A disclaimer at beginning of report notes "Working Group members participated in the preparation of an initial draft of this report. They are not responsible for, nor necessarily endorse, the final version of this report as modified and approved by PCAST."

We identified a number of key themes in the report
1.  The foundation for healthcare information exchange should be built on an XML-based Universal Exchange Language
2.  Data elements should be separable from documents
3.  Metadata should identify characteristics of each data element i.e. how it was recorded, by whom and for what patient
4.  Privacy controls should integrate patient consent preferences with metadata about the data available for exchange
5.  Search engine technology/data element access service indexing at a national level will accelerate data element discovery
6.  Data reuse with patient consent for clinical trials and population health is a priority

The key ideas from the discussion included:
a.  Thinking at a national scale is good to avoid creating regional health information exchange silos
b.  Messaging (such as HL7 2.x)  is still going to be needed to support event-based transactional workflows
c.  The strength of the PCAST report is in supporting exchange models that require aggregation - research, epidemiology, and unanticipated interactions such as Emergency Department visits
d.  For some uses such as communication among providers, encounter summaries which provide structured and unstructured data in context, are more useful than data elements
e.  Many data elements are not useful on their own and a module/collection of data elements would be better i.e. Allergies should include the substance, onset date, the type of reaction, the severity of the reaction, and the level of certainty of the reaction (your mother reported it based on a distant memory verses a clinician observed it happening).   To understand how best to collect data elements into modules, clinical data models would be very helpful.
f.  Since information is going to exchanged among multiple parties, metadata will need to include the provenance of the data, so that data is not duplicated multiple times i.e.  Hospital A sends data to Hospital B and C.    C requests a copy of B's data (which includes B and A) and it should be possible to avoid storing a duplicate of A's data which C already has.
f.  We should proceed with the health information exchange work already in progress to achieve interoperability in support of Meaningful Use stage 1 and not derail current efforts.
g.  Finely grained privacy (to the data element level) will be challenging to implement and maintain.  Tagging elements with privacy characteristics is very hard because societal attitudes about the sensitivity of data elements may change over time.  HIV testing used to be a rare event, so the presence of an HIV test alone (not its result) could be concerning.   Today  1/3 of Americans have had an HIV test, generally as part of getting life or health insurance, so the presence of a test is no longer a stigma.
h.  The national scope suggested includes using web search engine technology to keep a data element index, identifying what data is available for what patients and where.   The policy and security issues of doing this are greater than the technology challenges.

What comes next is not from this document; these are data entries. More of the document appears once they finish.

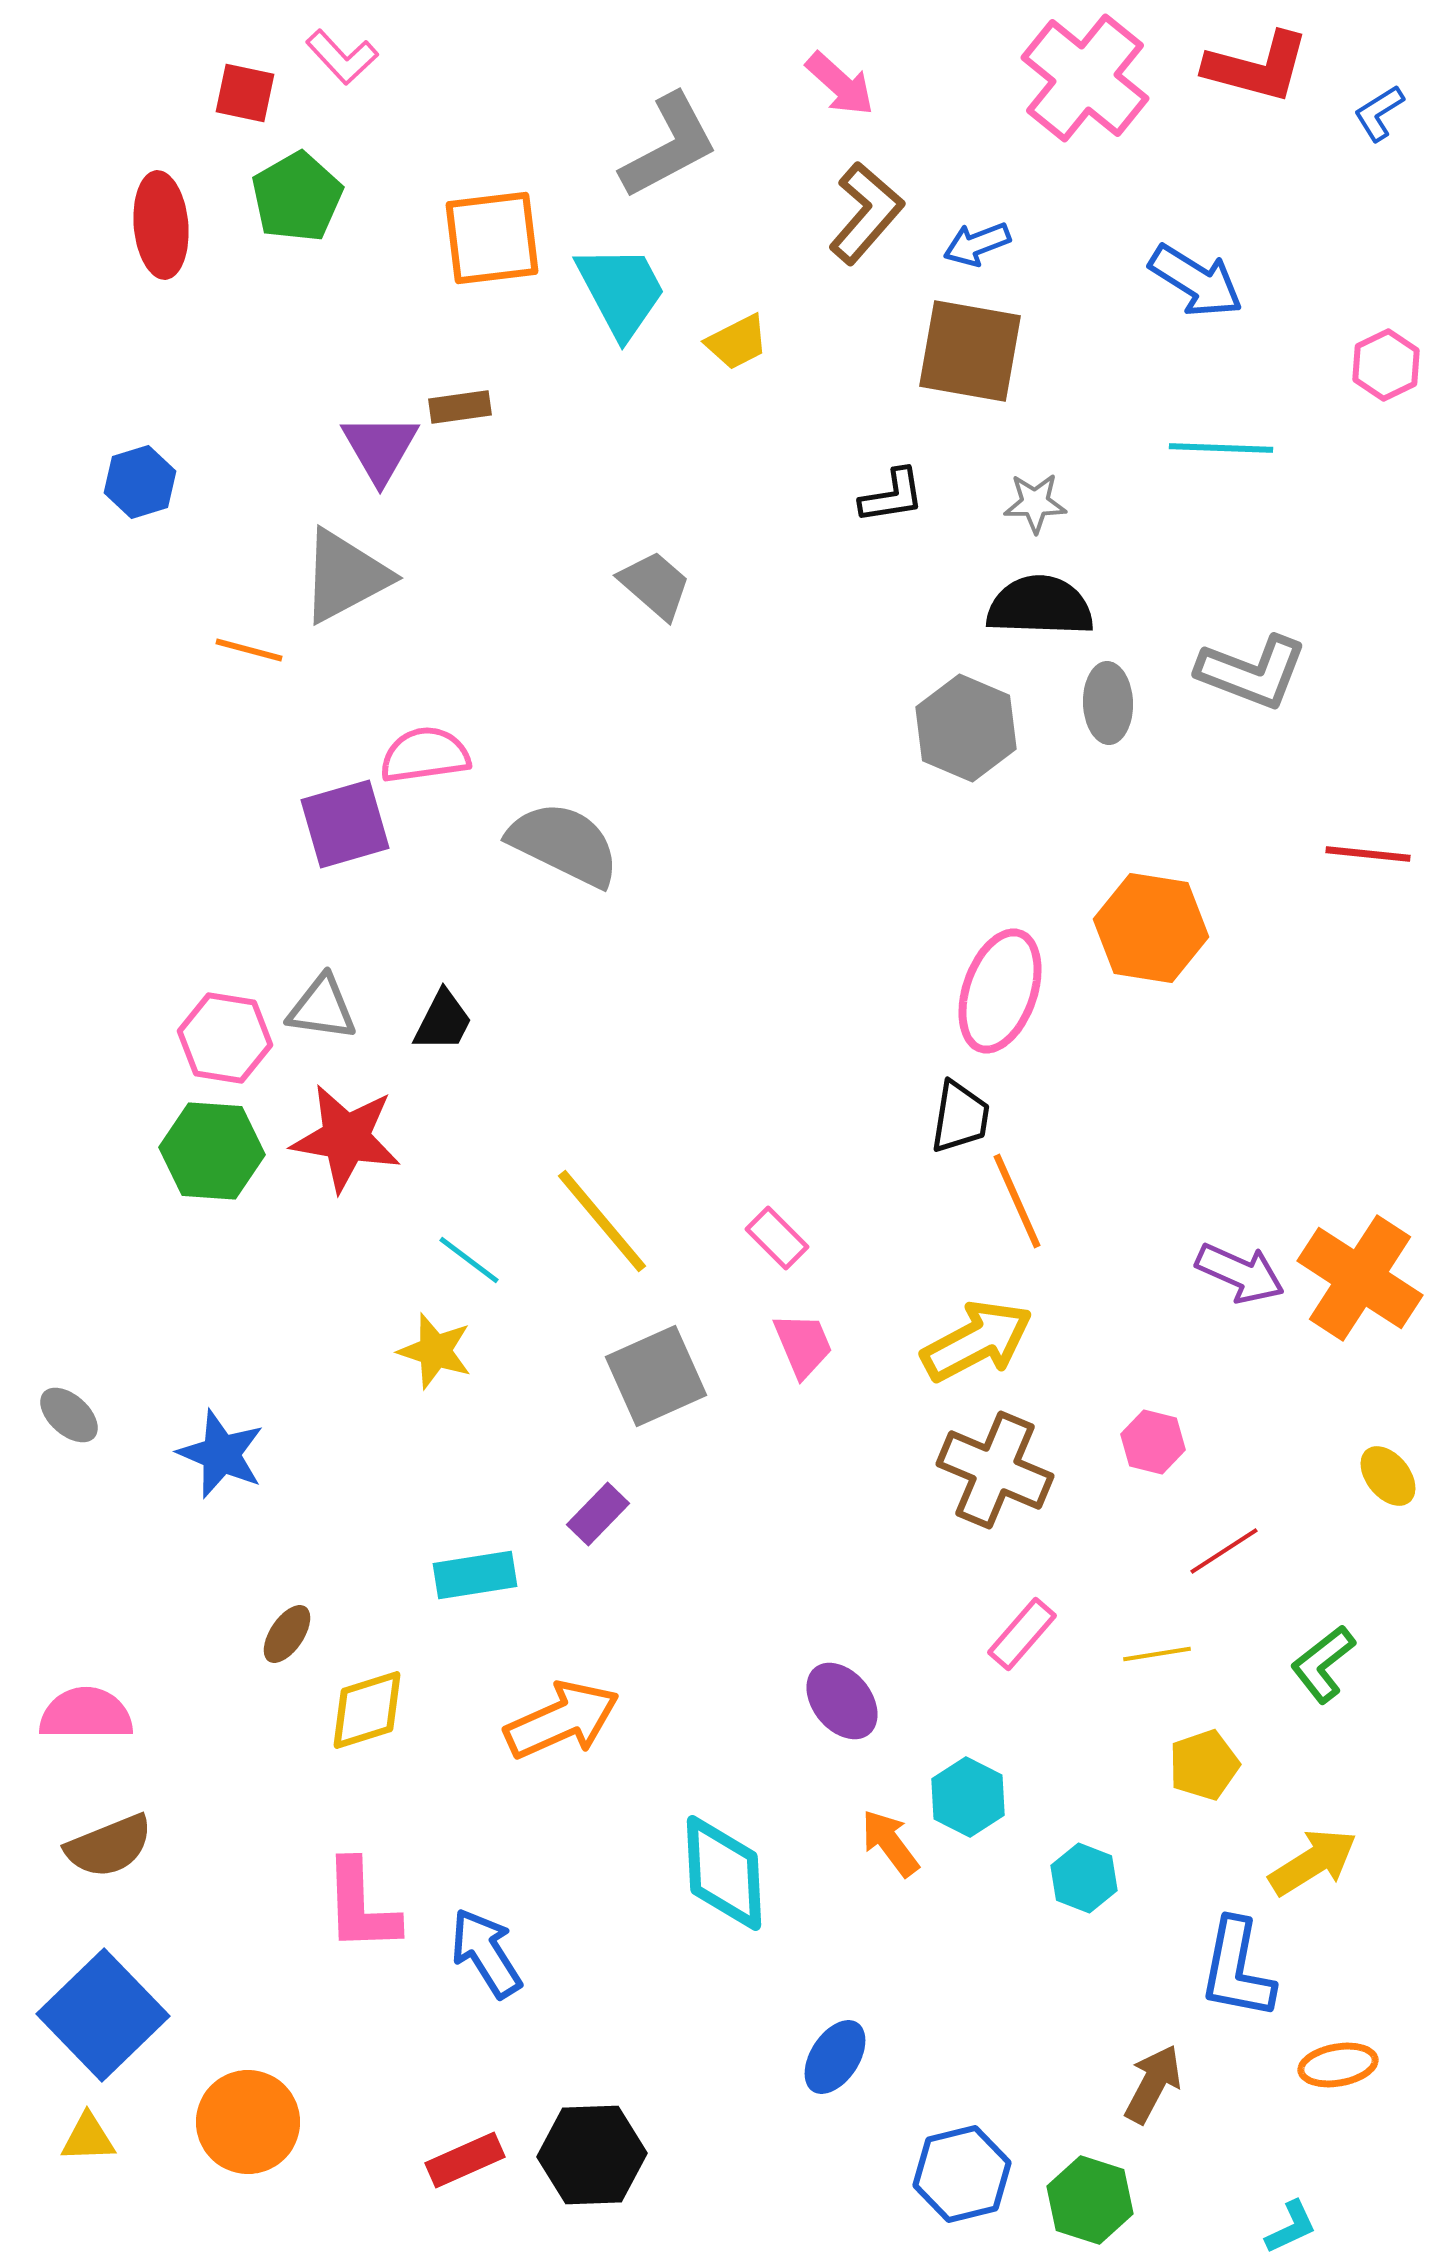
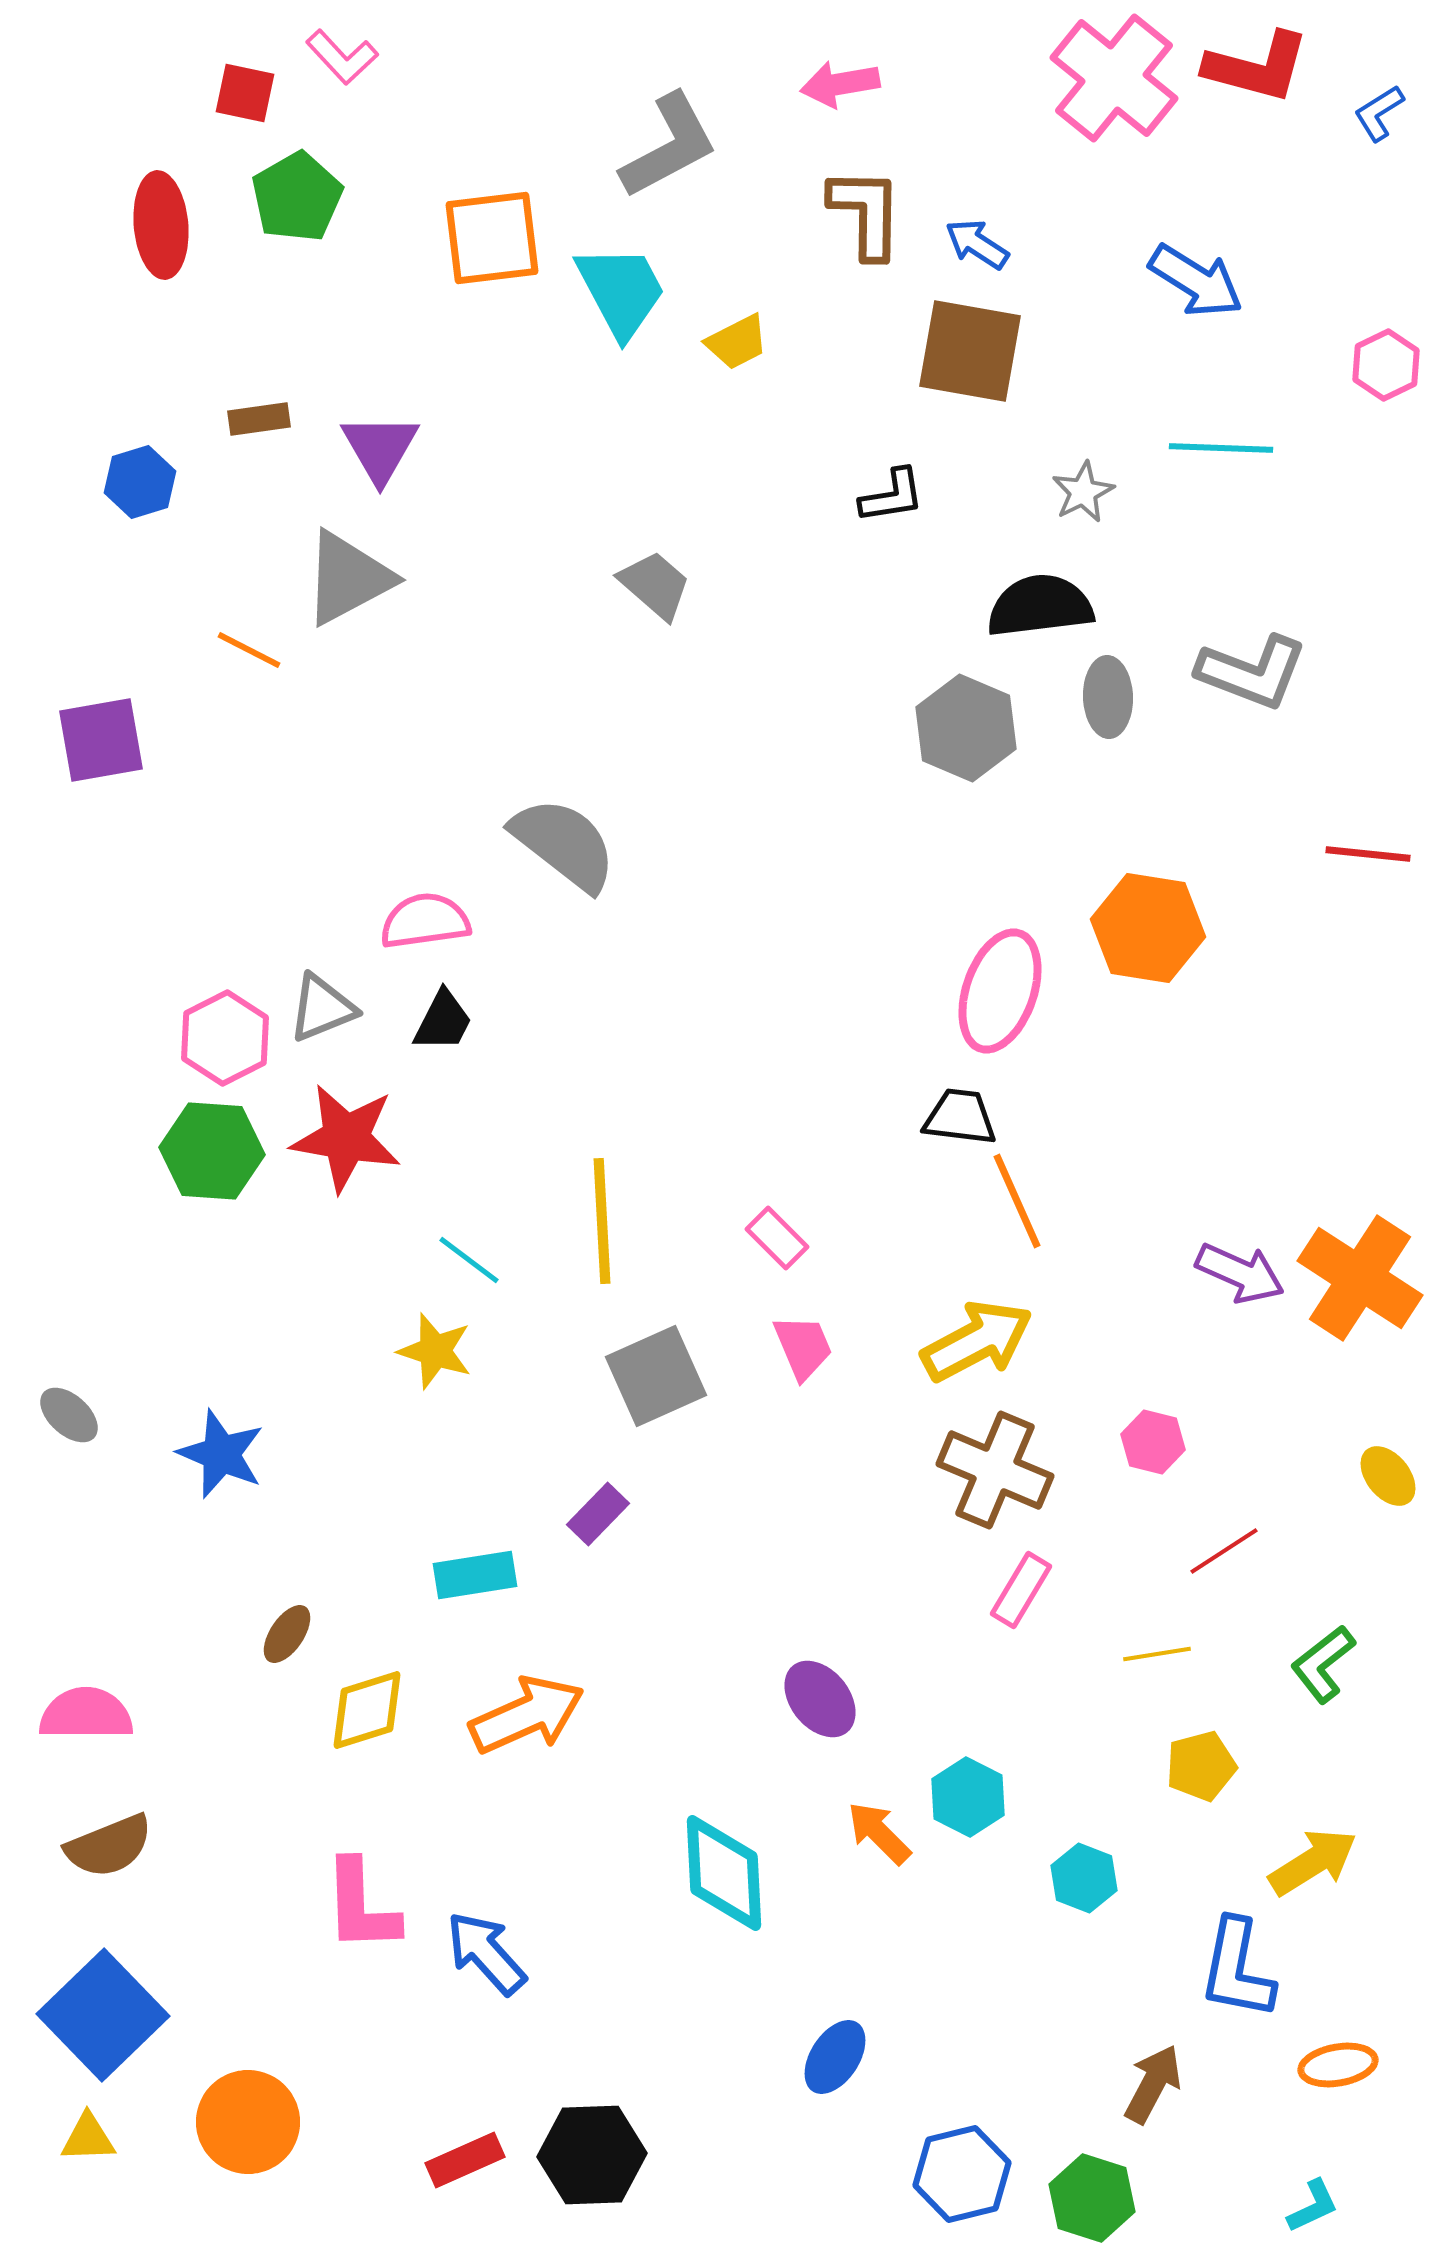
pink cross at (1085, 78): moved 29 px right
pink arrow at (840, 84): rotated 128 degrees clockwise
brown L-shape at (866, 213): rotated 40 degrees counterclockwise
blue arrow at (977, 244): rotated 54 degrees clockwise
brown rectangle at (460, 407): moved 201 px left, 12 px down
gray star at (1035, 503): moved 48 px right, 11 px up; rotated 26 degrees counterclockwise
gray triangle at (345, 576): moved 3 px right, 2 px down
black semicircle at (1040, 606): rotated 9 degrees counterclockwise
orange line at (249, 650): rotated 12 degrees clockwise
gray ellipse at (1108, 703): moved 6 px up
pink semicircle at (425, 755): moved 166 px down
purple square at (345, 824): moved 244 px left, 84 px up; rotated 6 degrees clockwise
gray semicircle at (564, 844): rotated 12 degrees clockwise
orange hexagon at (1151, 928): moved 3 px left
gray triangle at (322, 1008): rotated 30 degrees counterclockwise
pink hexagon at (225, 1038): rotated 24 degrees clockwise
black trapezoid at (960, 1117): rotated 92 degrees counterclockwise
yellow line at (602, 1221): rotated 37 degrees clockwise
pink trapezoid at (803, 1345): moved 2 px down
pink rectangle at (1022, 1634): moved 1 px left, 44 px up; rotated 10 degrees counterclockwise
purple ellipse at (842, 1701): moved 22 px left, 2 px up
orange arrow at (562, 1720): moved 35 px left, 5 px up
yellow pentagon at (1204, 1765): moved 3 px left, 1 px down; rotated 4 degrees clockwise
orange arrow at (890, 1843): moved 11 px left, 10 px up; rotated 8 degrees counterclockwise
blue arrow at (486, 1953): rotated 10 degrees counterclockwise
green hexagon at (1090, 2200): moved 2 px right, 2 px up
cyan L-shape at (1291, 2227): moved 22 px right, 21 px up
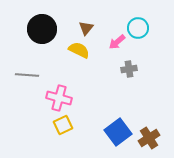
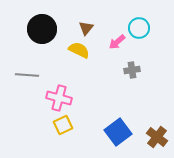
cyan circle: moved 1 px right
gray cross: moved 3 px right, 1 px down
brown cross: moved 8 px right, 1 px up; rotated 20 degrees counterclockwise
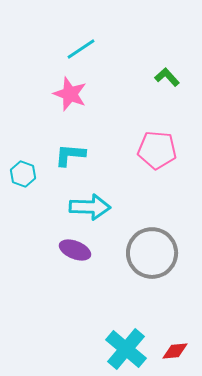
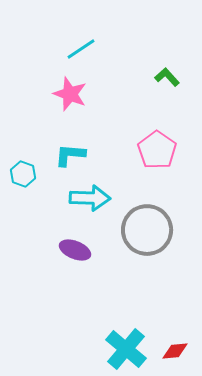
pink pentagon: rotated 30 degrees clockwise
cyan arrow: moved 9 px up
gray circle: moved 5 px left, 23 px up
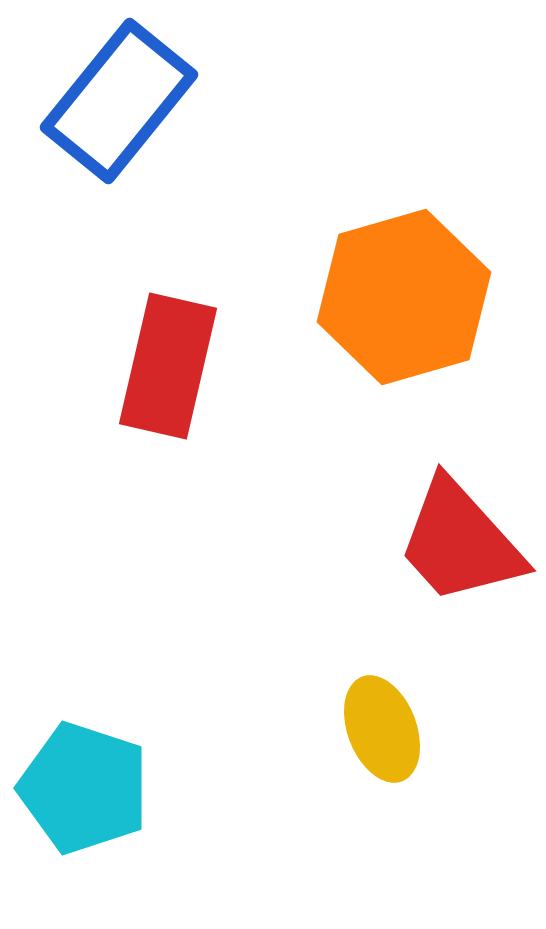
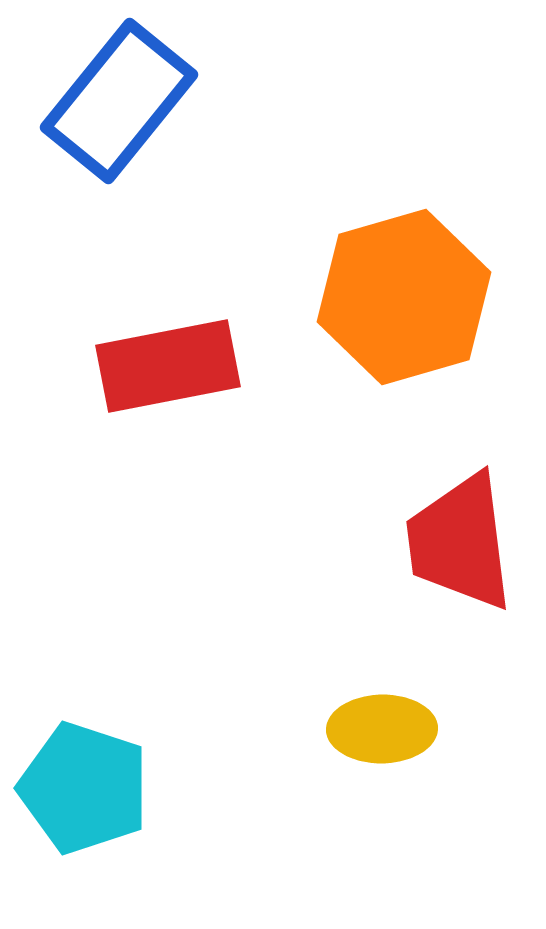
red rectangle: rotated 66 degrees clockwise
red trapezoid: rotated 35 degrees clockwise
yellow ellipse: rotated 70 degrees counterclockwise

The next step for the PCAST report will be ONC's naming of a multi-stakeholder workgroup to review the report in detail and make recommendations by April.

We next heard about the planned Implementation Workgroup hearing regarding certification, Meaningful Use, and healthcare information exchange.  On January 10-11, the Workgroup will learn about early adopter successes and challenges.

Next, the Clinical Operations Workgroup reported on its plans to consider vocabulary and content issues for devices - critical care, implantable, and home care.   Issues include universal device identification, ensuring data integrity, and interoperability of devices that may require a clinical data model to ensure the meaning of data communicated is understood by EHRs, PHRs, and devices.

We next considered the standards and interoperability framework priorities as outlined by Doug Fridsma.   The S&I Frameworkcontractors are working on clinical summaries,  templates documents, Laboratory results, Medication Reconciliation, Provider  Directories, Syndromic Surveillance, Quality, Population Health, Clinical Decision Support, Patient Engagement, EHR to EHR data exchange, and Value Sets.

Points raised during this discussion included the need to include policy discussions throughout the process of harmonizing and testing standards.    We agreed that the Clinical Operations workgroup should study these priorities and make recommendations based on real world implementation experience that will help ONC and the contractors focus on the gaps to be addressed such as patient identification and vocabularies/codes sets.

We discussed the HIT Policy Committee's request for the Standards Committee to work on Certificate Management standards.  The Privacy and Security Workgroup will make recommendations for organization to organization and server to server certificate standards.

We next considered the Privacy and Security Workgroup's evaluation of NHIN Direct.  The Workgroup concluded that certificate exchange should not be limited to certificates stored in Domain Naming Services (DNS) applications.  It also suggested that XDR (a SOAP transaction) be removed from the NHIN Direct Core specification, reducing the complexity and optionality of the specification.    The only debate that arose during this discussion revolved around the issue of rejecting an NHIN Direct message because it did not meet regulatory requirements.  Specifically, the Privacy and Security Workgroup recommended the following language -

"Destinations MAY reject content that does not meet Destination expectations. For instance, some Destinations MAY require receipt of structured data, MAY support only particular content types, and MAY require receipt of XDM structured attachments."

Here's a use case that illustrates the issue:

Federal Regulations require quality measures to be sent in PQRI XML as of 2012.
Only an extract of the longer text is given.